AMD has announced its new AMD Ryzen Threadripper Pro Processor line-up, offering up to 64 cores and ‘unrivalled’ bandwidth, having been built with professional workstations in mind.
Notably and before anyone gets too excited, the processors will only be available as part of pre-built systems and there won’t be any connected consumer motherboards launched, so this isn’t a launch to entice the average consumer. Instead, this is a step forward in AMD’s plans to compete with Intel at every stage.
In a statement, senior vice president and general manager for AMD Client business unit, Saeid Moshkelani said, “AMD Ryzen Threadripper PRO Processors are purpose-built to set the new industry standard for professional workstation compute performance.” He continued, “the extreme performance, high core counts and bandwidth of AMD Ryzen Threadripper Processors are now available with AMD PRO technology features including seamless manageability and unique built-in data protection.”
AMD Ryzen Threadripper Pro based workstations promise to be the first pro workstation to support PCIe Gen 4 along with also supporting up to 2TB memory in 8-channel. Four new Threadripper Pro chips have been introduced.
There’s the Ryzen Threadripper Pro 3995WX with 64 cores, 128 threads, and a base clock of 2.7GHz and boost clock of 4.2GHz, Ryzen Threadripper Pro 3975WX with 32 cores, 64 threads, and a base clock of 3.5GHz and boost clock of 4.2GHz, Ryzen Threadripper Pro 3955XWX with 16 cores, 32 threads, and a base clock of 3.9GHz and boost clock of 4.3GHz, and the Ryzen Threadripper Pro 3945WX with 12 cores, 24 threads, and a base clock of 4GHz and boost clock of 4.3GHz.
All offer 128 PCIe 4.0 lanes, the aforementioned 2TB of RAM (supporting unbuffered DIMMs, registered DIMMs and Load Reduced DIMMs).
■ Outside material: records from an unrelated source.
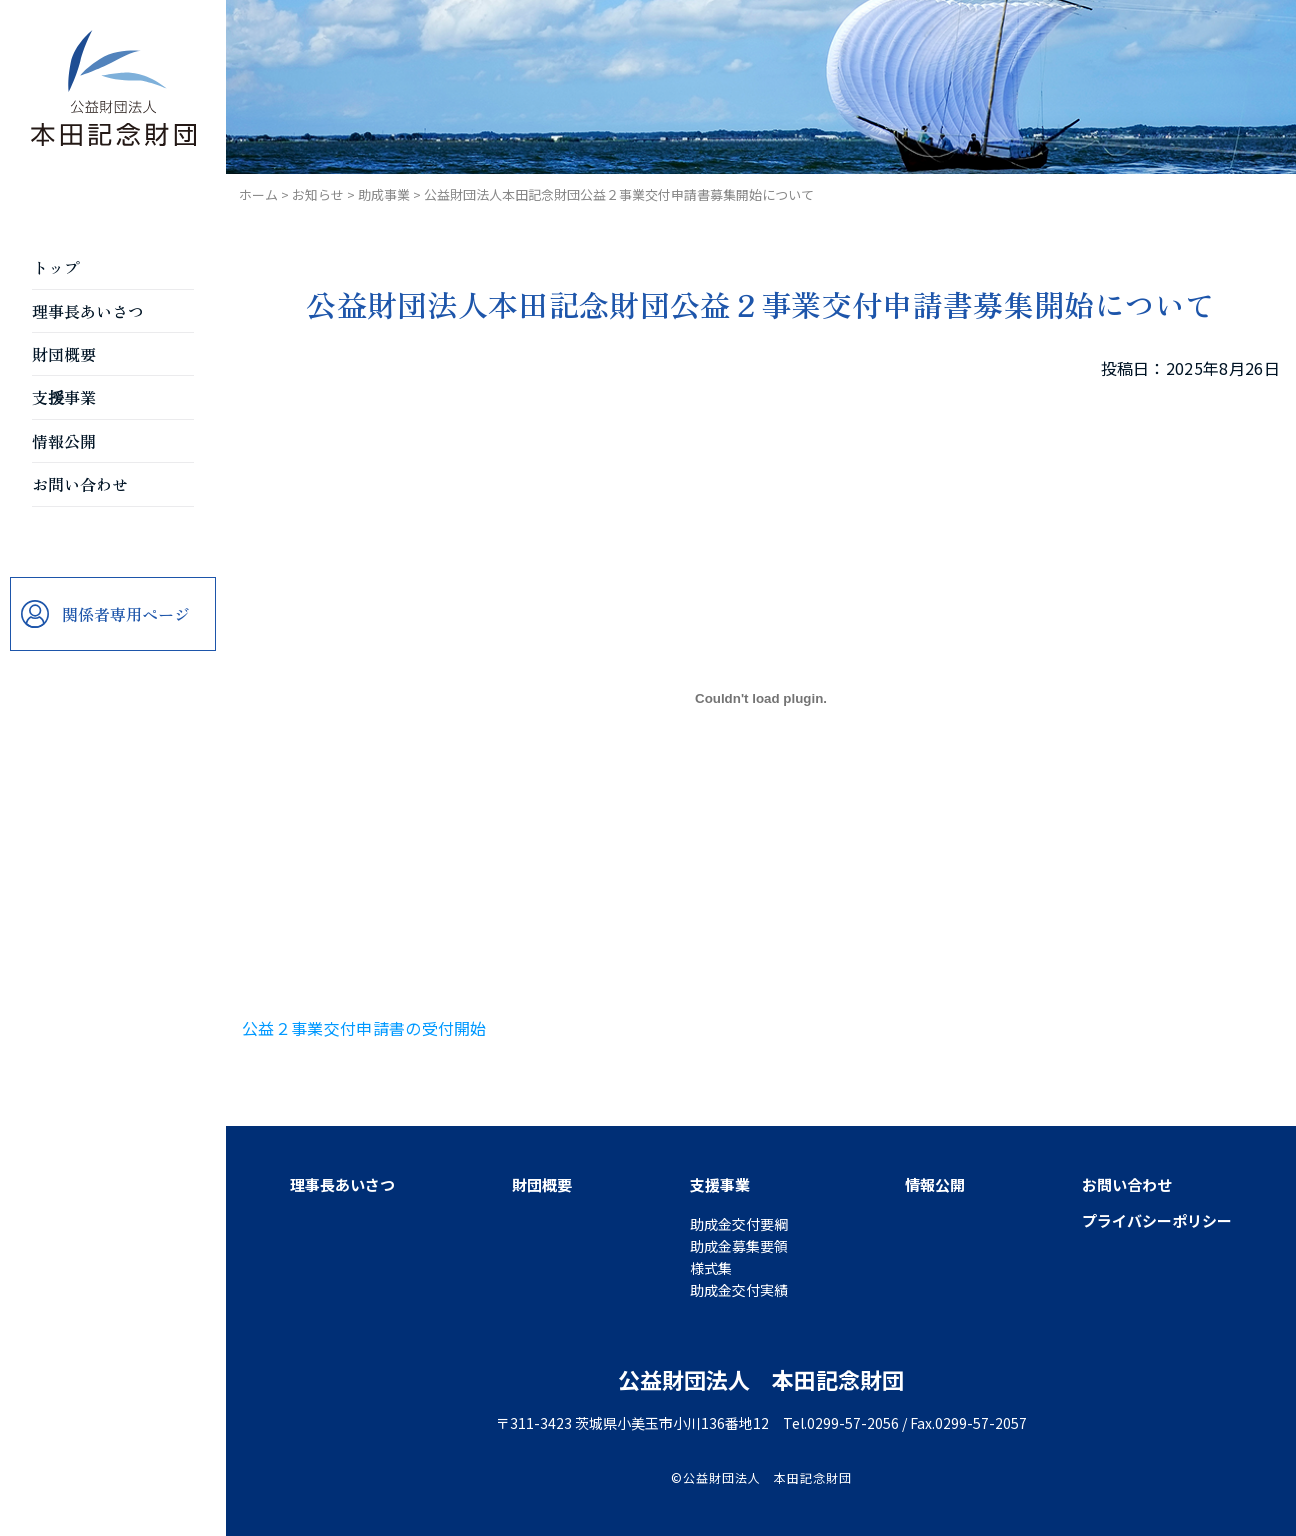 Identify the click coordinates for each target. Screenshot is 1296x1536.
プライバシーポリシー (1157, 1220)
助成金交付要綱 (739, 1224)
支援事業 (64, 397)
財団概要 (64, 354)
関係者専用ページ (126, 614)
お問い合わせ (80, 484)
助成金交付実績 (739, 1290)
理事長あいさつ (88, 311)
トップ (56, 267)
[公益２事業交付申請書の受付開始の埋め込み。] (761, 699)
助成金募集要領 (739, 1246)
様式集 (711, 1268)
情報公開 (64, 441)
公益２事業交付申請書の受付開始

The 64-core version will be built with eight CCD units, each offering eight cores, while the 32-core version has four eight core CCDs, and the 16-core version has two eight core CCDs and the 12-core variant provides two six-core CCDs. The processors use a new sWRX8 socket.
Alongside the processor announcement also came news that the first 64 core Pro workstation system is coming from Lenovo. It’ll be available in the Autumn and it’s called the ThinkStation P620. It’s powered by the Threadripper Pro 3995WX7. It offers up to two Nvidia Quadra RTX 8000 graphics cards, 10-gigabit ethernet, a maximum installed memory of 512GB of DDR4/3200 and a 1,000 watt power supply. There’s also room for up to four 3.5-inch drives and four M.2 slots for alternative storage too.
It’s an exclusive deal between AMD and Lenovo with other PC builders set to launch similar units further down the line once the deal expires. AMD didn’t say when that would be.
It also didn’t say anything about the chances of Threadripper Pro chips being available at retail with the suggestion being that they will remain a pre-built option only.